Można powiedzieć, że ten kawałek reprezentuje wszystko to, co chcieliście przekazać przez album? Czemu wasz wybór padł właśnie na niego?

ANTHONY KIEDIS: Dlaczego właśnie "The Adventures Of Raindance Maggie"? Hmmmm… W wyborze pomogli nam ludzie z bliskiego kręgu zespołu, którzy są z nami od dawna, którym ufamy. Przede wszystkim jedna osoba, niesamowicie szczera oraz mająca nieprawdopodobne wyczucie tego, co fani chcieliby usłyszeć w radiu. Na pewno wie to, lepiej niż my, bo zupełnie nie mamy dystansu do naszych piosenek. Rick Rubin, bo o niego chodzi, miał wybraną piosenkę na singla. Ja też miałem. Jego wybór był oczywiście lepszy [śmiech].

Josh, jak właściwie stałeś się członkiem Red Hot Chili Peppers? Wiemy, że od dawna jesteś z nimi zaprzyjaźniony, grałeś z nimi koncerty.  

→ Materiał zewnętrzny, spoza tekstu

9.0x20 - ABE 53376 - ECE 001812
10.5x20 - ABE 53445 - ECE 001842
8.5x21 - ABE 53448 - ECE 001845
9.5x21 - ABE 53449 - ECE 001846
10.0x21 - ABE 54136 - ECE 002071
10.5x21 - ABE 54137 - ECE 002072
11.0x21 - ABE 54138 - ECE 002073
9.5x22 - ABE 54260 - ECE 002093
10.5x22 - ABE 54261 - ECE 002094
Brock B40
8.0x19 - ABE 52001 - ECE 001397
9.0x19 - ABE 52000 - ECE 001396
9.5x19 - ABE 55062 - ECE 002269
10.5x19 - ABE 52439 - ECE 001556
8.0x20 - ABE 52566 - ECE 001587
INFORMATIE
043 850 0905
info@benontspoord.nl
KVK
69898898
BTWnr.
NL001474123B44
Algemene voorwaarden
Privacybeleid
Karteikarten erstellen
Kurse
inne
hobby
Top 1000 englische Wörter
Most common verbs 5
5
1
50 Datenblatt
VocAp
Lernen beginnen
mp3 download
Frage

JOSH KLINGHOFFER (RHCP): Z każdym z muzyków Red Hot Chili Peppers przyjaźnię się od ponad dziesięciu lat. Grywałem z nimi. W zespole, osobno, w różnych konfiguracjach. Grałem z ludźmi, którzy grali z nimi.

ANTHONY KIEDIS: Między nami było naprawdę wiele różnych poziomów komunikacji. Zaczęło się od Boba Forresta, z którym Josh grał, gdy miał chyba jakieś 17 lat w zespole, który nazywał się The Bicycle Thief. Bob to mój bliski przyjaciel, z którym łączy mnie pasja poznawania współczesnej muzyki. Tak więc Josh pasował do nas i dlatego z nami jest.

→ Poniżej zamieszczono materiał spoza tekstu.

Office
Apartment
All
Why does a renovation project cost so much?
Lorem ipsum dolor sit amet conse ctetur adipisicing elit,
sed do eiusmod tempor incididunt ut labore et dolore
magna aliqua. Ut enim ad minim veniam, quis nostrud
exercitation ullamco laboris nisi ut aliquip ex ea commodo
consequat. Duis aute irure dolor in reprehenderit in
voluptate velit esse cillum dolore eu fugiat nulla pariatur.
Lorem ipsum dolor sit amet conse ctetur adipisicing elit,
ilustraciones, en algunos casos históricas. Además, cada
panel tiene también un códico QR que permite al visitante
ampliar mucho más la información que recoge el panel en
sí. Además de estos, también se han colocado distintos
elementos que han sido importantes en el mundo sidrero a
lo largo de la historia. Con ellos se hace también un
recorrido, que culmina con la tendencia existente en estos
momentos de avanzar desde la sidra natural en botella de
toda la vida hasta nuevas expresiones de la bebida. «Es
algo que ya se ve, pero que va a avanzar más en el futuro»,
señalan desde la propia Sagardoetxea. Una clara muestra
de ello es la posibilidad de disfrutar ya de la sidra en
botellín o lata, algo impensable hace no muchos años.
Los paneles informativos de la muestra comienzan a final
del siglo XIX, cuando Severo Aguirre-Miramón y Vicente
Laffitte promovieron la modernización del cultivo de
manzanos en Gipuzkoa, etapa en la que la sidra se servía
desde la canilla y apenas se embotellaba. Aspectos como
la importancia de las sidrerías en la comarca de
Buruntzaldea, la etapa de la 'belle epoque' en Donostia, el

Chcesz powiedzieć, że był najlepszym z możliwych wyborów?

ANTHONY KIEDIS: To też. Był też najłatwiejszym, najbardziej oczywistym. Wdzięcznym za to, że może być częścią Chili Peppers. Z kolei my czujemy się, jakbyśmy dołączyli do zespołu Josha. Całą trójką.

W takim razie powiedzcie, jak wyglądał proces komponowania materiału dla odnowionego Red Hot Chili Peppers? Tak, jak zawsze? Odnoszę wrażenie, że byliście bardzo zrelaksowani, bo mieliście dość długą przerwę…

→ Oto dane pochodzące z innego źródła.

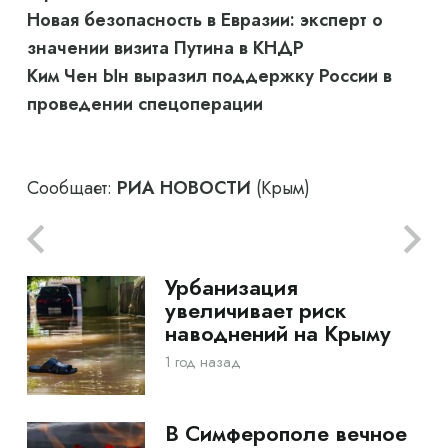
Новая безопасность в Евразии: эксперт о
значении визита Путина в КНДР
Ким Чен Ын выразил поддержку России в
проведении спецоперации
Сообщает:
РИА НОВОСТИ
(Крым)
Урбанизация
увеличивает риск
наводнений на Крыму
1 год назад
В Симферополе вечное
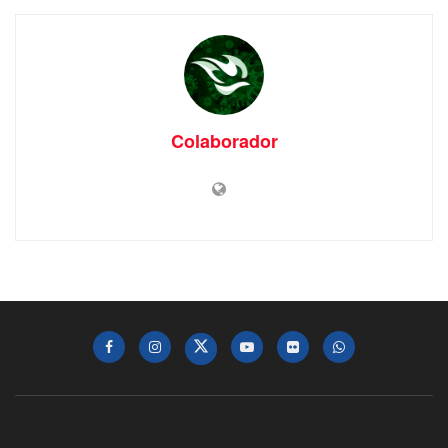
Colaborador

ANTHONY KIEDIS & JOSH KLINGHOFFER: Byliśmy nawet za bardzo zrelaksowani.

W takim razie, jak to tym razem wyglądało?


JOSH KLINGHOFFER: Gdyby spojrzeć na proces powstawania płyty oczami kogoś spoza zespołu, pewnie wydawałoby się, że wszystko jest takie samo, jak było przy okazji "Stadium Arcadium", a także jak w przypadku pierwszej czy drugiej płyty.

ANTHONY KIEDIS: Szóstej.

JOSH KLINGHOFFER: No właśnie, szóstej [śmiech].

ANTHONY KIEDIS: Można powiedzieć, że powstawanie płyt Red Hot Chili Peppers zawsze polega na tym, że musimy się zebrać w jednym pomieszczeniu i grać muzykę, wymieniać się pomysłami. Grać jam sessions i szukać w ich trakcie jakichś magicznych momentów. Josh wniósł sporo swoich pomysłów, które zbierał przez lata. Jeśli któryś nam się spodobał, pracowaliśmy nad nim i na jego bazie tworzyliśmy piosenkę. Całkiem sporo kawałków powstało całkowicie spontanicznie. Parę to efekt współpracy Josha i Flea, którzy wybrali się w podróż do Etiopii, a że nie mieli tam za wiele do roboty, skomponowali kilka cudownych piosenek na płytę [śmiech].

Jak długo przygotowywaliście piosenki?

JOSH KLINGHOFFER: Najpierw grywaliśmy sobie razem i zajęło to nam mniej więcej rok. Powstało przy tym mnóstwo pomysłów, z których wiele nagraliśmy, choćby różne wersje tej samej piosenki. Zależało nam, aby pograć ze sobą jak najwięcej zanim wejdziemy do studia.

Znów pracowaliście z Rickiem Rubinem. Czy on jest dla was najlepszym wyborem? Najlepiej do was pasuje?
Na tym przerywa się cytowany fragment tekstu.